April 20. The good old 4/20, was when this blog started. Since then there have been 18 posts, 18 posts in the matter of 19 days. At one point we were at a rate where it was more than one post a day. Typical, it would be typical for the four of us. Well, the three of us, so far. Damn you Pam! Anyways, I sit here, watching the long-weekend wind down, thinking that I should make a post. I was scared, scared out of my face. Reason being, was because, me, I, Alyssa G. had nothing to write about.
Then it came to me.
In this roller-coaster life we have, why is it that no one is writing anything? It's only because the roller-coaster is always the slowest at the high points. It's always the slowest ascending to the top of the hill - per say.

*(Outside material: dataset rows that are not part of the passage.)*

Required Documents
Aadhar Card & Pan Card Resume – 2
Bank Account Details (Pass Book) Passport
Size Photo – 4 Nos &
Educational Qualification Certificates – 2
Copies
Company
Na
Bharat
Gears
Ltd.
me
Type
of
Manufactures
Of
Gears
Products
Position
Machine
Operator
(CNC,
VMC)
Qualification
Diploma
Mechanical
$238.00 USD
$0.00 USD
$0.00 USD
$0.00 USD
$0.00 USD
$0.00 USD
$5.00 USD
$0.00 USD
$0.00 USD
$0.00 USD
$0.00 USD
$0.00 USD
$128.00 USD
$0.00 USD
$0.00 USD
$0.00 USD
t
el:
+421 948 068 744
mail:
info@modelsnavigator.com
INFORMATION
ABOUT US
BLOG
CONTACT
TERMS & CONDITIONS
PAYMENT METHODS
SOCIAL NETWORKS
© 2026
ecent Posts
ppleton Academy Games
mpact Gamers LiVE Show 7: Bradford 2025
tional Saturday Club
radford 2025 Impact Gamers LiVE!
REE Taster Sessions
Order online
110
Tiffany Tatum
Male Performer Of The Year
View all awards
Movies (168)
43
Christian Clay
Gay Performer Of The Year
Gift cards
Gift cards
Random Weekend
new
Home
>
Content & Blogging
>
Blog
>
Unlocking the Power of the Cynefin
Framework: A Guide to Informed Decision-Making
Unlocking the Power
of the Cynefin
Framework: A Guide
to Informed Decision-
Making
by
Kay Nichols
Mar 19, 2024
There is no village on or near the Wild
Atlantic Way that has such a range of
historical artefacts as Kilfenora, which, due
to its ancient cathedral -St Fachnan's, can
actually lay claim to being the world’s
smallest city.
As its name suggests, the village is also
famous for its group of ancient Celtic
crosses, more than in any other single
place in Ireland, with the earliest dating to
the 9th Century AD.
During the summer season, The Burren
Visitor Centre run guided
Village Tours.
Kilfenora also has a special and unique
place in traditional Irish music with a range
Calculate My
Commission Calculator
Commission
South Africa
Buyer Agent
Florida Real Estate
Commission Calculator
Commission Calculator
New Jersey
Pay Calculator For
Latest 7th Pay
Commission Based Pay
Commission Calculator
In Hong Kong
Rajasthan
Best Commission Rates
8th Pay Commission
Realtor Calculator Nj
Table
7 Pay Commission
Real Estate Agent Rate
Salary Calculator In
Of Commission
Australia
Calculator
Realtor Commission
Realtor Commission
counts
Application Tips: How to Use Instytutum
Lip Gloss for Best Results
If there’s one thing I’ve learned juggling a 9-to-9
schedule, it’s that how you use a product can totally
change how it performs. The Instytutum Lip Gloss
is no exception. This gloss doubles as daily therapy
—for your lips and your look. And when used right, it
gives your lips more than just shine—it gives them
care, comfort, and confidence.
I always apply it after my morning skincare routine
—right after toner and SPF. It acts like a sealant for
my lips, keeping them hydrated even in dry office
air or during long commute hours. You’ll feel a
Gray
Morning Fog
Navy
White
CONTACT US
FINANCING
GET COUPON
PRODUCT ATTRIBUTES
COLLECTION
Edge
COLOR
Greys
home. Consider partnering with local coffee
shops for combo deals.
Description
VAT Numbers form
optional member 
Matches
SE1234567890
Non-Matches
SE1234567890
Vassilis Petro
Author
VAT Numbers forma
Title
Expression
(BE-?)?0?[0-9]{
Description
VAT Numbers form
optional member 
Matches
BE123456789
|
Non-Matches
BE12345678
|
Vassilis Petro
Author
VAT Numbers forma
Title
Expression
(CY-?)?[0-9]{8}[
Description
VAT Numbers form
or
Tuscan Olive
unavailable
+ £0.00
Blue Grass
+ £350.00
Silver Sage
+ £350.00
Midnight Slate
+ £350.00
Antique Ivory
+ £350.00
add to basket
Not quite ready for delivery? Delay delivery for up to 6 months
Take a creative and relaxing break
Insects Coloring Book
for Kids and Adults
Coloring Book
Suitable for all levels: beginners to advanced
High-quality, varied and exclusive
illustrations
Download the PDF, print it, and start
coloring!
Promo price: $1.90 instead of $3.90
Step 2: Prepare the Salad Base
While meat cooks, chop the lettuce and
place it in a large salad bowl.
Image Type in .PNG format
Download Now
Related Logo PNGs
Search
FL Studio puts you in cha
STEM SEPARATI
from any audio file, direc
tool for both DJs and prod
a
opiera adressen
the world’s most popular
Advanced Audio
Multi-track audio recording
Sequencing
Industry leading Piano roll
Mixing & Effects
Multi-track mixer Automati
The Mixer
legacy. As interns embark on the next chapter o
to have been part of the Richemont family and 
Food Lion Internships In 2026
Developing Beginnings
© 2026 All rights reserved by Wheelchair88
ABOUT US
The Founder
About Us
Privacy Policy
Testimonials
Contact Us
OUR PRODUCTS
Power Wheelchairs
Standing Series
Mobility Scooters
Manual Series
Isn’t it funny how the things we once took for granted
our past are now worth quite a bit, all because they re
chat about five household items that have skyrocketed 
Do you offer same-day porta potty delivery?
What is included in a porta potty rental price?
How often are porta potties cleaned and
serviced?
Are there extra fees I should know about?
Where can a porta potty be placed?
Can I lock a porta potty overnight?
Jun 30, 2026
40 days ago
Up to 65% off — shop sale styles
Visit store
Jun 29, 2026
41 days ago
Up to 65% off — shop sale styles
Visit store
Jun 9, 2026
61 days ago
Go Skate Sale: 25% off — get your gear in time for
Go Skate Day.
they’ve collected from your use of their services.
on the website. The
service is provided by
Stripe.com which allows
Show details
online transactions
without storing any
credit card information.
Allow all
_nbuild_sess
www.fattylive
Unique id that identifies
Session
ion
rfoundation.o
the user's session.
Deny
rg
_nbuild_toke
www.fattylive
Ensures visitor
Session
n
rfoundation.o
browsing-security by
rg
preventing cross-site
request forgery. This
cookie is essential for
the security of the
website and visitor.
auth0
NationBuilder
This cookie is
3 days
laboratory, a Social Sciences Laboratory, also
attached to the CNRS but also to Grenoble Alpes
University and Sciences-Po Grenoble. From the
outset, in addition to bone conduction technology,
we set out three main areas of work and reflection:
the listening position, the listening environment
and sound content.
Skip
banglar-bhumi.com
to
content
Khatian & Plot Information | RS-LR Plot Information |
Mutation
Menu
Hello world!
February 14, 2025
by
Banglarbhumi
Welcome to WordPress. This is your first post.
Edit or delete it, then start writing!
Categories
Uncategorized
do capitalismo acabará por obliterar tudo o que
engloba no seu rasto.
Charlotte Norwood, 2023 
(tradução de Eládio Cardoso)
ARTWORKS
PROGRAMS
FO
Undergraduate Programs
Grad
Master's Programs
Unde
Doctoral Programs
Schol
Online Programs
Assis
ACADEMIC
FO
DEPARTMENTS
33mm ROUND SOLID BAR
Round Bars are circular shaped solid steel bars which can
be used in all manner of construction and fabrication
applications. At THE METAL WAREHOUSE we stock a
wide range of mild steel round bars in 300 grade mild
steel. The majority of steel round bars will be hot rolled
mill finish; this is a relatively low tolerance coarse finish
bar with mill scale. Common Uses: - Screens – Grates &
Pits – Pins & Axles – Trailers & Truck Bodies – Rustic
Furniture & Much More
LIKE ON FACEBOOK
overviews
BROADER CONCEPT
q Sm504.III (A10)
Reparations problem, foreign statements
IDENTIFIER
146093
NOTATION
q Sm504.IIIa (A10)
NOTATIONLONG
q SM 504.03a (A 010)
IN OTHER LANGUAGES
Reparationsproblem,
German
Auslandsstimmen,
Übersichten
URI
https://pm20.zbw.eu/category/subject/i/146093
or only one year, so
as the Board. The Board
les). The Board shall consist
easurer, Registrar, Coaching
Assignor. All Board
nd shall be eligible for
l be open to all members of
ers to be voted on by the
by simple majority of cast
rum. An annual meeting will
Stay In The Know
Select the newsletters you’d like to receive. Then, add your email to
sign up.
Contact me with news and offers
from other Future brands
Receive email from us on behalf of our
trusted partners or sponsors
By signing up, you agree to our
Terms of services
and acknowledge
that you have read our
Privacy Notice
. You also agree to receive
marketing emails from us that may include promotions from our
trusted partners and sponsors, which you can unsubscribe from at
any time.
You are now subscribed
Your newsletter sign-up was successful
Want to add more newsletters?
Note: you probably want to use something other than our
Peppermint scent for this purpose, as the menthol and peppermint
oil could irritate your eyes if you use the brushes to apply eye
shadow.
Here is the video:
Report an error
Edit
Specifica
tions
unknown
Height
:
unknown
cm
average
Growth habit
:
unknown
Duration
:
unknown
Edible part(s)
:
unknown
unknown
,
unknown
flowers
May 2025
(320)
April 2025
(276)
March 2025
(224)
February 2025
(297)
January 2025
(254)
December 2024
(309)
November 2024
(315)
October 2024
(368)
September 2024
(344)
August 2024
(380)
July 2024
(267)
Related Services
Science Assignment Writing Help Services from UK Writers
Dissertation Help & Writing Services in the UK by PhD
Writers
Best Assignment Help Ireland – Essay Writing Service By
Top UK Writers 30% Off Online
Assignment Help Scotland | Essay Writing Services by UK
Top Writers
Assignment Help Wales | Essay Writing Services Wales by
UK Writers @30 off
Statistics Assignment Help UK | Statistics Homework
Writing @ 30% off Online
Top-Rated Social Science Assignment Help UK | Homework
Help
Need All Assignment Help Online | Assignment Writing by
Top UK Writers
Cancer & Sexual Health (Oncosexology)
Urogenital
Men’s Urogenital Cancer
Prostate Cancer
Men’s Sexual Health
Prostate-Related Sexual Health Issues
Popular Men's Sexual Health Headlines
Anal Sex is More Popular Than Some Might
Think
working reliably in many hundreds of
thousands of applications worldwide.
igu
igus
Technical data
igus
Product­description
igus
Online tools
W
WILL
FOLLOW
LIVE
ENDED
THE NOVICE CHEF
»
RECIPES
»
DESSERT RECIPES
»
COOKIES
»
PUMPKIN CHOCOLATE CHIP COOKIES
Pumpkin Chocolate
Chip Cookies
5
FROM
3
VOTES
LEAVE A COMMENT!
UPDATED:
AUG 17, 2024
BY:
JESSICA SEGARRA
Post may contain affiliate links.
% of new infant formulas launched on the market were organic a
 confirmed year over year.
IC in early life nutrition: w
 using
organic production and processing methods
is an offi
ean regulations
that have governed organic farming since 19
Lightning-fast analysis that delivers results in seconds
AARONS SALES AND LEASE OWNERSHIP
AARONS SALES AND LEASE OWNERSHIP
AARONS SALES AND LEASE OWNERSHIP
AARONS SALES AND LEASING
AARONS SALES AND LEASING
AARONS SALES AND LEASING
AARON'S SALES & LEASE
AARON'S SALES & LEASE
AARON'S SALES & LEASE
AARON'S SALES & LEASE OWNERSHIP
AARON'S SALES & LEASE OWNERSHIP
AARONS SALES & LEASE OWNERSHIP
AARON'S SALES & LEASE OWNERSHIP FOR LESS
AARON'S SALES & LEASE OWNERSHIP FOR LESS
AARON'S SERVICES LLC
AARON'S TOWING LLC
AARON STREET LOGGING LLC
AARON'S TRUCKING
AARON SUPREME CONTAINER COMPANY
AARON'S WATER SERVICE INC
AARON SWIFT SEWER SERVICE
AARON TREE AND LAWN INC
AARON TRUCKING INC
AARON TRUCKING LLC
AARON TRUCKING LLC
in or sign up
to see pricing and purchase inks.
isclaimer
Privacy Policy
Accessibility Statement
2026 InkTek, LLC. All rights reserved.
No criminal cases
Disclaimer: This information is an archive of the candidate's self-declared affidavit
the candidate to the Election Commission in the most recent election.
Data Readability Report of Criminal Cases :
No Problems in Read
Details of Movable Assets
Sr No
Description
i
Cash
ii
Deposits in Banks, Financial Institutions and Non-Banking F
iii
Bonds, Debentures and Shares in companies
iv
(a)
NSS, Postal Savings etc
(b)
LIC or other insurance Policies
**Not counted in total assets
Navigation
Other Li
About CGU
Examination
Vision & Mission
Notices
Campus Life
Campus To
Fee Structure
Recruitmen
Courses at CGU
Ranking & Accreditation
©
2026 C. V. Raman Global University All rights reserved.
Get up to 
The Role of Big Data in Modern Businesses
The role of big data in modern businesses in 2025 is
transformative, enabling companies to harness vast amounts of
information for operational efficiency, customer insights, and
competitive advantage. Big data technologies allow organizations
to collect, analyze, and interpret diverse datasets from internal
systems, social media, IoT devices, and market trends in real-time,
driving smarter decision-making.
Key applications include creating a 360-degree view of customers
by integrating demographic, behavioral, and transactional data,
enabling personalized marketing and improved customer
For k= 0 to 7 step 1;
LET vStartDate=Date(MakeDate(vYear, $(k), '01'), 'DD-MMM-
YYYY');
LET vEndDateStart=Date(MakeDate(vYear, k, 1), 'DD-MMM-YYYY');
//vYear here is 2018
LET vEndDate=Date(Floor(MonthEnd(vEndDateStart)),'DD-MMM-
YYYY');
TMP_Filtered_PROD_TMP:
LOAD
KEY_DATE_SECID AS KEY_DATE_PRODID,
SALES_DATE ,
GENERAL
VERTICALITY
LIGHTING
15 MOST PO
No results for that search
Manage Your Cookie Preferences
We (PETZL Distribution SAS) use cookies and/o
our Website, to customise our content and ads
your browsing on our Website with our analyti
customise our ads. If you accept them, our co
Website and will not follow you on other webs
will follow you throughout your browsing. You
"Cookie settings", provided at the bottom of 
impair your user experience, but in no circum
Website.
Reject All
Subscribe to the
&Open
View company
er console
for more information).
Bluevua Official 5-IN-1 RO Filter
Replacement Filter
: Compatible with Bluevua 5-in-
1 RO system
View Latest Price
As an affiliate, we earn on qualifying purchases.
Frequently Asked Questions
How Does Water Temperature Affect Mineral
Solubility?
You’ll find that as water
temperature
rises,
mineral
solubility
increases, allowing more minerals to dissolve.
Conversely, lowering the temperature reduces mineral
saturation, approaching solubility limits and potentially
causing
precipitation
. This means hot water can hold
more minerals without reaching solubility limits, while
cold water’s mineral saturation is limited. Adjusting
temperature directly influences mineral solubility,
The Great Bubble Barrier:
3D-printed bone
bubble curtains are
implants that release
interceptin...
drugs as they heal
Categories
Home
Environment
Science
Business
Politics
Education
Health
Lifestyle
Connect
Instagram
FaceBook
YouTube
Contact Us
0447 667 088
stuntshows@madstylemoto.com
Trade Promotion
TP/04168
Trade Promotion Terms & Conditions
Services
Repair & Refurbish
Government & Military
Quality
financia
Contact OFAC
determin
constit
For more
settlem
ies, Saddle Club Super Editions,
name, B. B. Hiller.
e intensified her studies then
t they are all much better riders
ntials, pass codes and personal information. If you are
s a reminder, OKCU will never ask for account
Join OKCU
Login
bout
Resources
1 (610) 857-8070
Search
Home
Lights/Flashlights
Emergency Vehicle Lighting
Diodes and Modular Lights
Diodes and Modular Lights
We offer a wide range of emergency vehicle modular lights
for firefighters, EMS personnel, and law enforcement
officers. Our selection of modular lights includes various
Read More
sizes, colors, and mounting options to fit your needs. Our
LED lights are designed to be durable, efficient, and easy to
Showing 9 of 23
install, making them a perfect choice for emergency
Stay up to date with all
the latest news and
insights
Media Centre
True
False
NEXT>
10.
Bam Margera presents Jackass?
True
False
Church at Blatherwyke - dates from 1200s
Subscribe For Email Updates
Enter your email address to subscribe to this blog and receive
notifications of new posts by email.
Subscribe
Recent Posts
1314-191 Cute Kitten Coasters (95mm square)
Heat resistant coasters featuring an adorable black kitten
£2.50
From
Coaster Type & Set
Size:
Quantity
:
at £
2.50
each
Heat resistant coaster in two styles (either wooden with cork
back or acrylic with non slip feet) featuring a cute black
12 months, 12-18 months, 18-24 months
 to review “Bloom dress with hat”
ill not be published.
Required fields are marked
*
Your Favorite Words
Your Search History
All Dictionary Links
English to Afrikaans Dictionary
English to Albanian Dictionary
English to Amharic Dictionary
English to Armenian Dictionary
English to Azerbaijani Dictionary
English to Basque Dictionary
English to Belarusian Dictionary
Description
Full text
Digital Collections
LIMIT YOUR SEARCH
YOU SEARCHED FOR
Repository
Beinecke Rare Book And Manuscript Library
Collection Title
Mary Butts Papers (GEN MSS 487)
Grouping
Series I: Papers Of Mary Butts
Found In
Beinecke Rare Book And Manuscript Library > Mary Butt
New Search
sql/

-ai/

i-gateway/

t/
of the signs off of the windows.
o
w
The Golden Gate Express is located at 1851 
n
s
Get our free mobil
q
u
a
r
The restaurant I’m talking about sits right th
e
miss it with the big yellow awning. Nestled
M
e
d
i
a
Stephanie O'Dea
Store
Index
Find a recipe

So again, it scared me - because of course I would inherit the trait that Stephanie has in taking a thought and being able to stretch it around the world, twice - cause prior to this conclusion, I felt stupid, incompetent, unintelligent . . . dumb. Evidently, that is not the case. Hoping for inspiration, I read over some of our previous posts and after coming across “Uncommon Denominator”, I figured out a common denominator: We’re happy.
Hence my preceding theory: The roller-coaster is always the slowest at the high points. We’re not necessarily slow/stupid when we’re happy, (even though it does seem like our brain goes to mush when start baby-talking) it’s just the circumstances are so much more relaxed and the steaks are so much more lower that over-thinking, over-analyzing and traveling the world in your head is just not an obligation anymore. Most and if not all of our posts are filled with negative emotions, and that’s what drove us to write in the first place.
Although we’re not fully content (yet), AC has moved on from the “Constant Reminder” to something actually constant. Being the party girl that she is, she threw up that “Vulnerable Verbal Vomit” and is now hung-over something else. SB won the “Rebuttal to the Hypocrite” because of course; intoxication brings everyone together and back together. Also, instead of sitting and moping in front of the television that read “Game Over” she turned off the system. Now, she’s taking down the “Rug for Sale” sign, and is nostalgically on a magic carpet to the past that could very well be her future. As for me, the “Court [is no longer] in session” the jury has spoken, and it’s unanimous. As cautious as I may still be, I know it’s not Splenda. Nor is it merely any sort of sweetner that can fade away and gradually give me cavities. It's something almost as essential as water. He dissolves and dominates any other substance out there. As much as I hate contradicting myself, I can’t help but do so.
This whole time, I thought of my journey, my pain, my consequences, my mistakes, my instincts, my obligations. I was so overly self-centered, that I forgot that what I’ve longed for is someone to race these very hurdles with me. In many blogs I’ve idolized Ms. Hilson, and even though I still “feel like I’m in a race, and already won first place” I rather tie this race. Hand in hand.
We were never meant to be, it just happened.
Let’s call it a draw, and make it picture perfect.
PS: The picture’s down, and I’m finally over you
Thanks to you, “babe”.
PPS: It only takes 16 muscles to smile. It’s less work, smile.
xoxOMG
-AG, signing off to you my commander and chief.